Segment Start: Exercise inputs

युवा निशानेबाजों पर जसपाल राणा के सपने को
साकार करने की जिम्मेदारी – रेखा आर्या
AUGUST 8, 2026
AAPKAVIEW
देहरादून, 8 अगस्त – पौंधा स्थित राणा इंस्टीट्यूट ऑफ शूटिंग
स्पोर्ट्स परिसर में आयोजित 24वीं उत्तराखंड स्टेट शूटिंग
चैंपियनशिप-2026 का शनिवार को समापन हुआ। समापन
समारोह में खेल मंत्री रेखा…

Segment End: Exercise inputs

Start with the line that contains "स्पोर्ट्स परिसर में", end with the last line of the entries, and please retype every line in that span exactly, with no others.

▸ **Written response**:
स्पोर्ट्स परिसर में आयोजित 24वीं उत्तराखंड स्टेट शूटिंग
चैंपियनशिप-2026 का शनिवार को समापन हुआ। समापन
समारोह में खेल मंत्री रेखा…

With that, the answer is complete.